If you read Hacker News etc. then probably the first things you learnt about OpenClaw are:

  • you give the agent a SOUL.md document that tries to give it a personality
  • these agents are all social-networking amongst themselves on Moltbook
  • and there is that thing where some agent harassed an open-source developer, supposedly without its operator having instructed it to do so

I don't care about these things. In my opinion these are 3 of the least interesting things about OpenClaw.

The most interesting things about OpenClaw are that it has full access to your computer, and you can easily give it full access to your email, calendar, whatever you want, and the harness never pauses the agent to ask the user for permission to run a command. The agent has full permission to do everything. It also keeps notes on everything it needs to know so that it can refer back to them later, giving the illusion of an infinite context window. It's the best unhobbling we have yet seen.

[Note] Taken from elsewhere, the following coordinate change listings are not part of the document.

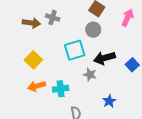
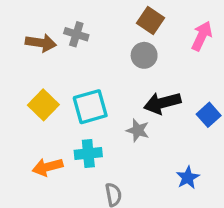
cyan square: (75, 50) -> (90, 107), moved
orange arrow: (37, 86) -> (48, 167), moved
blue star: (109, 101) -> (188, 178), moved

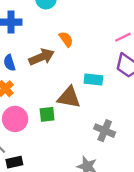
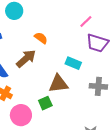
cyan rectangle: (93, 80) -> (73, 63), turned 35
gray cross: (105, 131) -> (98, 86), moved

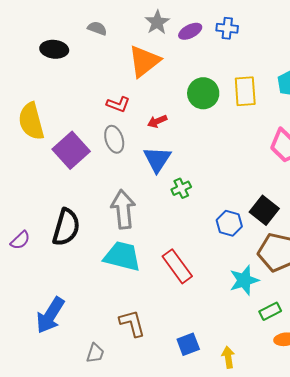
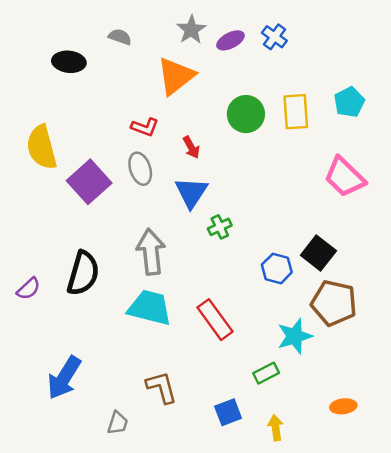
blue cross: (227, 28) -> (274, 37), turned 30
red arrow: (157, 121) -> (191, 147), turned -96
green rectangle: (270, 311) -> (266, 373), moved

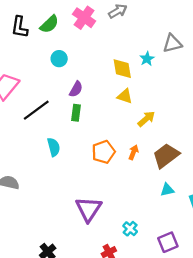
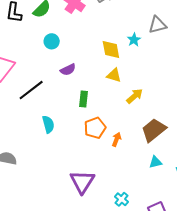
purple semicircle: (76, 89) -> (68, 70), turned 35
green rectangle: (76, 113) -> (84, 99), moved
orange arrow: (133, 152) -> (116, 139), moved

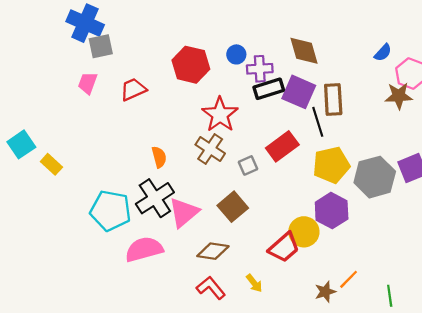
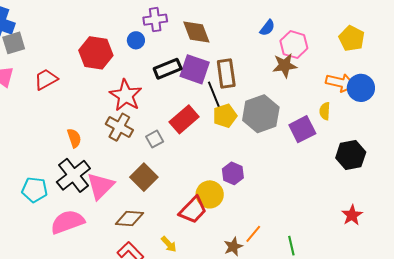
purple cross: (260, 69) -> (155, 20), moved
yellow pentagon: (331, 165) -> (225, 116), moved, size x0.7
gray hexagon: (375, 177) -> (261, 114), moved
cyan pentagon: (111, 211) -> (35, 190), size x0.7
purple hexagon: (332, 211) -> (233, 173), size x0.7

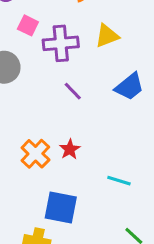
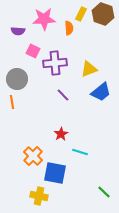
yellow triangle: (107, 36) -> (89, 69), moved
orange cross: (35, 154) -> (33, 156), moved
cyan line: (119, 181) -> (80, 152), moved

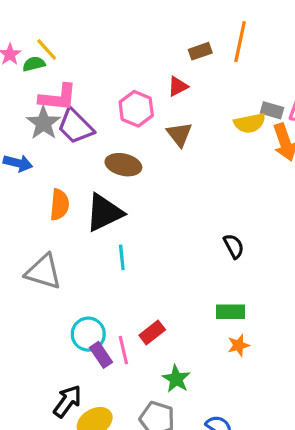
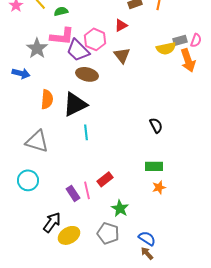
green semicircle: (34, 64) -> (61, 11), moved
pink L-shape: (58, 98) -> (62, 36), moved
gray rectangle: (272, 110) -> (180, 40), turned -32
purple trapezoid: (75, 126) -> (78, 50), moved
cyan circle: (88, 334) -> (28, 180), moved

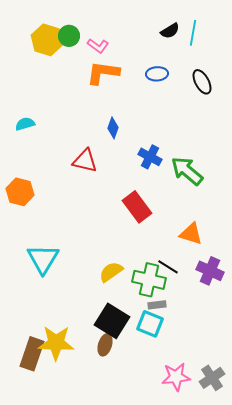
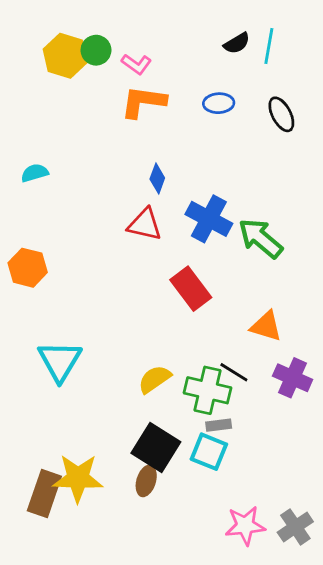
blue cross: (150, 157) -> (209, 219), size x1.4
red triangle: (85, 161) -> (145, 224), moved

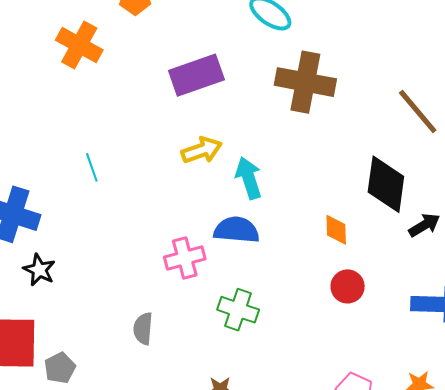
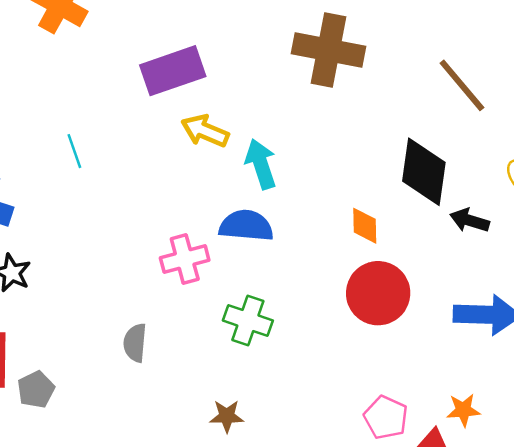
purple rectangle: (196, 75) -> (173, 71), moved
yellow arrow: (202, 150) -> (205, 131), turned -138
black arrow: (424, 225) -> (470, 220), turned -132
red circle: (348, 286) -> (378, 293), size x1.6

If you're familiar with the experience of asking ChatGPT a question and seeing it write a Python script in the background to compute the answer, then you're probably also familiar with the experience of ChatGPT floundering while it tries to grab hold of some trivial dependency that its sandboxed environment doesn't give it access to. There is none of that with OpenClaw. OpenClaw can do everything you can do. (For best results, enable passwordless sudo).

Trying to use LLM agents while the user has to approve every tool call is like trying to use a web browser while your IT admins need to approve every network packet.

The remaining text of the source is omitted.